This repository is based on KGReasoning, containing implementation for paper Query2Triple: Unified Query Encoding for Answering Diverse Complex Queries over Knowledge Graphs
(https://arxiv.org/abs/2310.11246).
In this documentation, we detail how to train KGE checkpoints and use these checkpoints to reproduce out results in the paper.
- networkx
- numpy
- ogb
- pandas
- pytz
- scikit_learn
- scipy
- tensorboardX
- torch
- tqdm
More details can be found in requirement.txt
.
Please download the dataset from snap-stanford/KGReasoning.
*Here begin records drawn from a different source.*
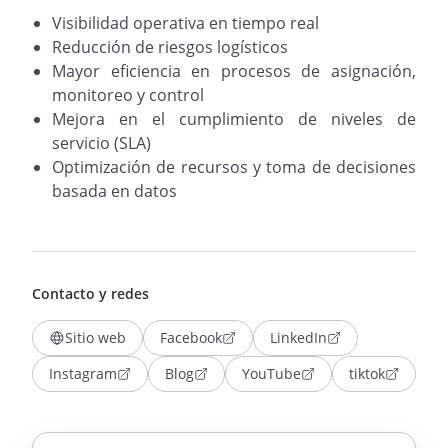
Visibilidad operativa en tiempo real
Reducción de riesgos logísticos
Mayor eficiencia en procesos de asignación,
monitoreo y control
Mejora en el cumplimiento de niveles de
servicio (SLA)
Optimización de recursos y toma de decisiones
basada en datos
Contacto y redes
Sitio web
Facebook
LinkedIn
Instagram
Blog
YouTube
tiktok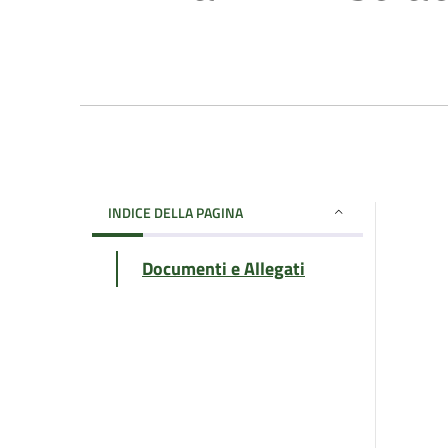
INDICE DELLA PAGINA
Documenti e Allegati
Specifically, one can run:
mkdir data
cd data
wget http://snap.stanford.edu/betae/KG_data.zip # a zip file of 1.3G
unzip KG_data.zip
Then the data
folder will contain the following folders and files:
FB15k-237-betae
FB15k-237-q2b
FB15k-betae
FB15k-q2b
KG_data.zip
NELL-betae
NELL-q2b
The directory ssl-relation-prediction
is forked from ssl-relation-prediction.
We make some change to this repository to make the submodule generate checkpoints that can be directly used by our model.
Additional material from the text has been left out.